2000 has seen a relatively tranquil and stable Russia with unusual economic growth, as President Vladimir Putin avoided abrupt cabinet reshuffles and adopted a series of drastic reform measures.
As the most popular politician in the post-Soviet Russia, Putin won a foregone victory in the presidential elections in March.
Since he came to power on the New Year's Eve after Boris Yeltsin's world-shocking resignation, Putin has been trying to realize his dream of restoring a strong Russia with a powerful presidency and a flourishing economy.
Drawing a lesson from his predecessor Yeltsin, who was always mired in fierce confrontation with the State Duma (the lower house of parliament), Putin found a strong supporter -- the pro-Kremlin electoral bloc Unity Movement established in October 1999 by Minister of Civil Defense and Emergency Situations Sergei Shoigu.
As Putin had expected, the Unity ranked second after the Russian Communist Party (RSP) in last December's parliamentary vote, resulting in a power reversion in the left-wing controlled lower house.
The Unity Party, proceeding from the electoral bloc Unity Movement, was established on May 27 and declared itself "Party of Presidential Authority" at the end of October.
With the backing of the pro-government party, Putin extended the olive branch to the RSP, the Russian Agriculture Party (RAP) and the liberal Yabloko party, which were always seen as " uncompromising" opposition to the authorities.
To show his stands of super-party and super-ideology, Putin voiced support to the main RSP leader Gennady Seleznyov in his bid to regain the post of chairman of the State Duma. He also frequently met with the leaders of various parliamentary factions on major issues, and sometimes held individual consultation with one of them when needed.
The confrontation between the government and the opposition has turned to "constructive cooperation" during the year, which contributes much to the Duma's approval of key bills proposed by the president and the government.

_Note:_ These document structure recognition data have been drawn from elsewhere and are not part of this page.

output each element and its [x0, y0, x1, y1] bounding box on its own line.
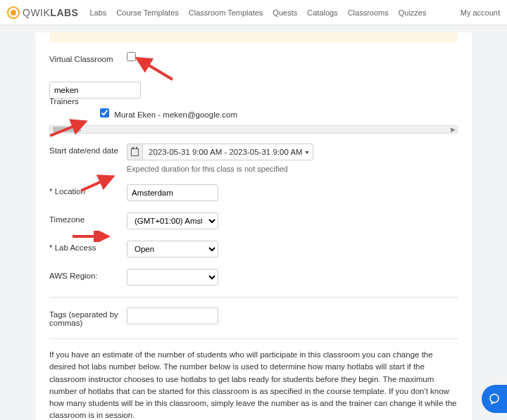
nav-links: Labs Course Templates Classroom Template… — [89, 8, 426, 17]
alert-banner — [49, 32, 458, 42]
lab-access-select[interactable]: Open — [127, 241, 218, 257]
nav-classrooms[interactable]: Classrooms — [348, 8, 389, 17]
nav-labs[interactable]: Labs — [89, 8, 106, 17]
svg-point-4 — [490, 394, 499, 402]
divider — [49, 297, 458, 298]
aws-region-label: AWS Region: — [49, 269, 127, 280]
nav-course-templates[interactable]: Course Templates — [116, 8, 178, 17]
name-label — [49, 75, 127, 77]
date-hint-text: Expected duration for this class is not … — [127, 165, 458, 173]
virtual-classroom-label: Virtual Classroom — [49, 52, 127, 63]
hotlabs-description: If you have an estimate of the number of… — [49, 349, 458, 420]
aws-region-select[interactable] — [127, 269, 218, 286]
nav-quizzes[interactable]: Quizzes — [399, 8, 427, 17]
nav-classroom-templates[interactable]: Classroom Templates — [189, 8, 263, 17]
brand-logo[interactable]: QWIKLABS — [7, 6, 78, 19]
nav-catalogs[interactable]: Catalogs — [307, 8, 337, 17]
divider — [49, 338, 458, 339]
form-page: Virtual Classroom Trainers Murat Eken - … — [35, 32, 472, 420]
calendar-icon — [131, 148, 139, 156]
start-end-date-label: Start date/end date — [49, 144, 127, 155]
trainer-name-text: Murat Eken - meken@google.com — [114, 110, 237, 119]
timezone-select[interactable]: (GMT+01:00) Amsterdam — [127, 212, 218, 229]
brand-text: QWIKLABS — [23, 7, 78, 18]
chat-icon — [488, 393, 501, 405]
calendar-button[interactable] — [127, 144, 142, 160]
timezone-label: Timezone — [49, 212, 127, 224]
tags-input[interactable] — [127, 307, 218, 324]
tags-label: Tags (separated by commas) — [49, 307, 127, 327]
location-input[interactable] — [127, 184, 218, 201]
classroom-name-input[interactable] — [49, 82, 141, 98]
date-range-dropdown[interactable]: 2023-05-31 9:00 AM - 2023-05-31 9:00 AM — [142, 144, 313, 160]
scrollbar-thumb[interactable] — [53, 127, 81, 132]
nav-my-account[interactable]: My account — [461, 8, 500, 17]
nav-quests[interactable]: Quests — [273, 8, 297, 17]
virtual-classroom-checkbox[interactable] — [127, 52, 136, 61]
qwiklabs-logo-icon — [7, 6, 20, 19]
trainers-scrollbar[interactable]: ▶ — [49, 125, 458, 134]
lab-access-label: * Lab Access — [49, 241, 127, 252]
scrollbar-arrow-right-icon[interactable]: ▶ — [451, 126, 456, 133]
trainer-checkbox[interactable] — [100, 108, 109, 117]
chat-fab[interactable] — [482, 385, 507, 413]
top-nav: QWIKLABS Labs Course Templates Classroom… — [0, 0, 507, 25]
location-label: * Location — [49, 184, 127, 196]
date-range-value: 2023-05-31 9:00 AM - 2023-05-31 9:00 AM — [149, 148, 303, 156]
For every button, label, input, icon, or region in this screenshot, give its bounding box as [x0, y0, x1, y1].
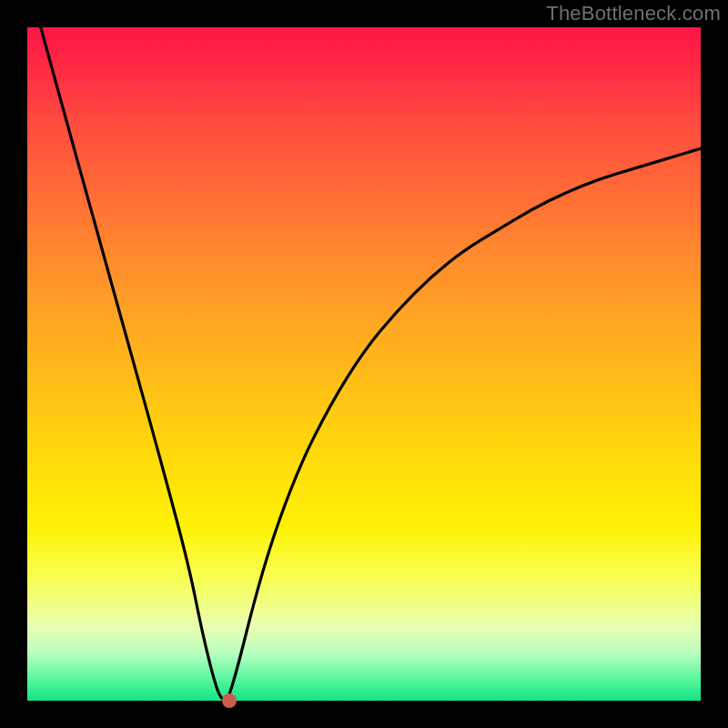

Although this change has brought up a relatively stable political situation in Russia in the outgoing year, it doesn't mean a concourse of the two sides, as the opposition still holds critical and negative attitude toward some governmental decisions.
In Putin's view, the feeble central power is the cause of the independent mind of regional rulers. To change the no-central- authority tendency in local governments, Putin divided the country into seven federal districts and appointed faithful officials as the Kremlin representatives to those districts.
Subsequently, the president proposed three bills on strengthening the presidential power and made them passed in both chambers of the parliament.
To comply with these laws, regional and territorial leaders in the Federation Council (the upper house of parliament) have been replaced by two permanently working representatives from each territory; the president has been granted the power to sack heads of territorial executive bodies and dismiss territorial parliaments on the grounds of court decisions; the provincial governors can fire mayors and local officials who are found to violate the law, but only the president has the right to dismiss the mayors of the capitals of the federal regions.
In an effort to appease angry regional leaders who were deprived of their seats in the upper house, Putin signed a decree on September 1 to set up the Russian State Council.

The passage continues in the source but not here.